Cos’è per voi la creatività?


Nella stanza dei grafici della nostra redazione abbiamo appeso un cartello molto divertente sulla parola creatività, il cui anagramma è cattiveria. Uno spunto interessante che fa riflettere. Creatività è il tentativo di trovare soluzioni nuove a problemi nuovi, anticipare più che correre ai ripari, capire quando è il momento di cambiare o di non farlo. È l’opportunità di sbagliare, sperimentando, senza spaventarsi troppo. Insomma tenere i sensi attivi.
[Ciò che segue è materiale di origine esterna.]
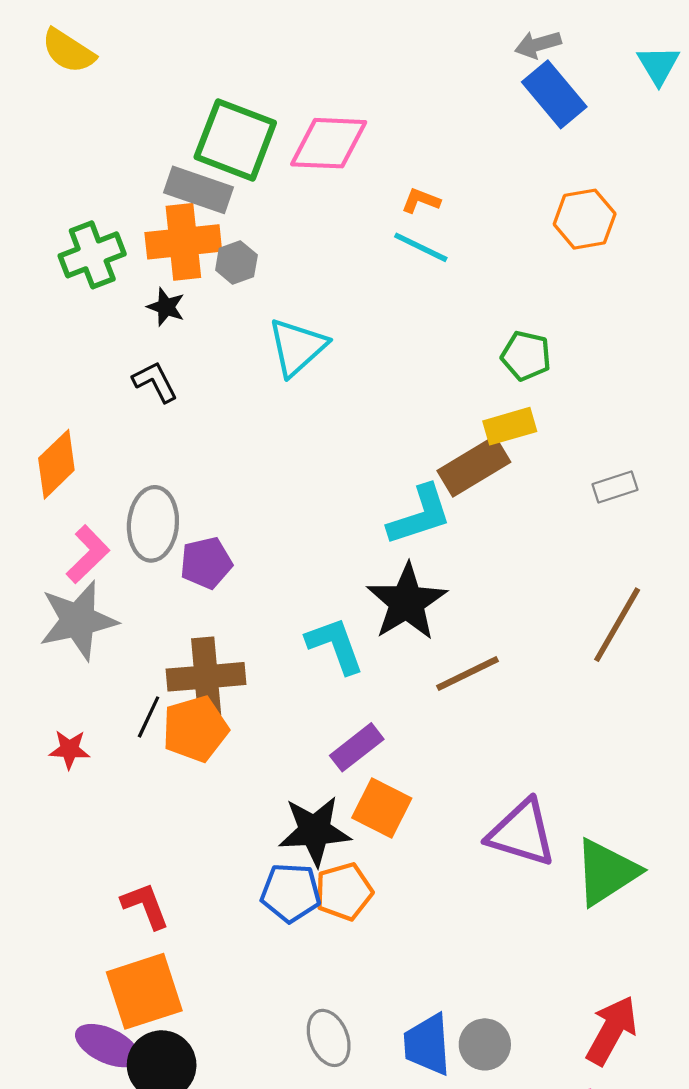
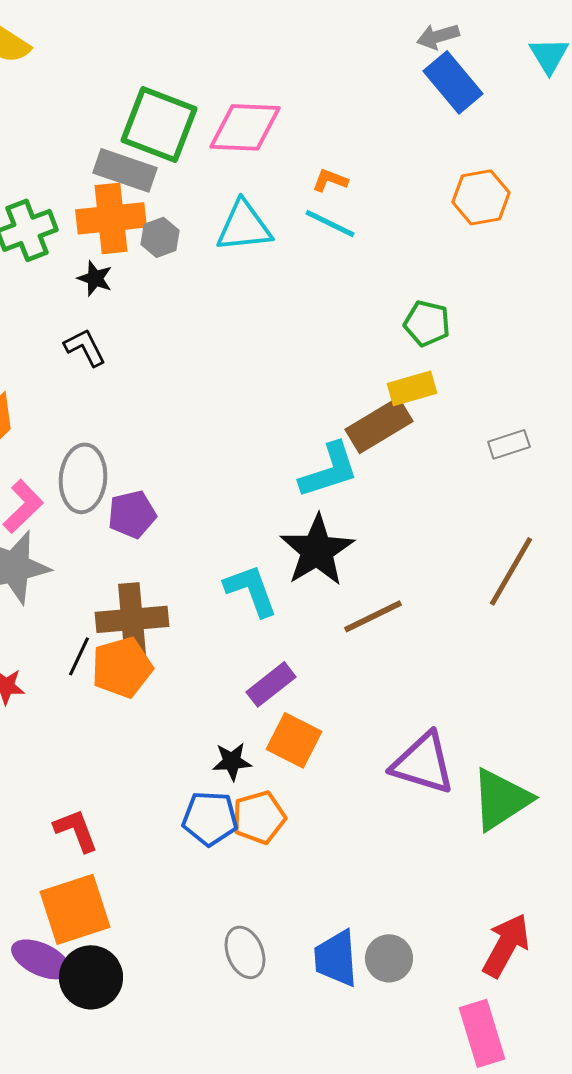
cyan triangle: (297, 347) -> (244, 226), moved, turned 36
black star: (315, 831) -> (232, 761), size x0.6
Il futuro di Internazionale è tutto qui.

Disegni di Anna Keen, Foto di Giovanna D'Ascenzi per Internazionale

Da anni organizzate un Festival a Ferrara nel mese di ottobre e avete fondato la casa editrice Fuori Orari. Quali altri programmi avete per il futuro?


Non so che forma prenderà la rivista tra dieci anni, noi cerchiamo di fare un prodotto che, per primi, vorremmo leggere. Noi cambiamo e quindi cambierà anche il giornale, staremo a vedere in che forma e verso quale direzione.

Siete sempre molto attenti anche al tema dell’ambiente, come vi è venuta l’idea di regalare un albero ad ogni nuovo abbonato?


L’idea ci è venuta dall’Economist, settimanale inglese che per primo l’ha lanciata. Ogni nuovo abbonato avrà un suo albero piantato in Niger, in quella che sta per diventare una grande foresta. Volevamo dare un contributo concreto, e non solo a parole, nel tentativo di compensare i danni ecologici che si provocano inevitabilmente facendo un giornale.

 

Come spiega il successo del Festival di Ferrara che quest’anno è stato anche a impatto zero?


Prima di tutto la “fame” d’informarsi, capire e approfondire gli argomenti poi anche la voglia d’incontrare i testimoni diretti di quello che succede nel mondo. Nella città emiliana convergono giornalisti dai quattro angoli del mondo che vengono a raccontare non solo quello che hanno visto e vedono ogni giorno, ma anche le difficoltà del loro lavoro. Il Festival nel 2010 ha moltiplicato gli appuntamenti: 52 incontri per un centinaio di ore di  programmazione. Ci sono oltre 100 ospiti da 25 Paesi, una sorta di giro del mondo in 72 ore rimanendo a Ferrara. Quanto al basso impatto ci è sembrato indispensabile ridurre al minimo le tracce del nostro passaggio. Un fatto di correttezza nei confronti dei cittadini di quella meravigliosa città, oltre che un modo per ringraziarli della loro ospitalità.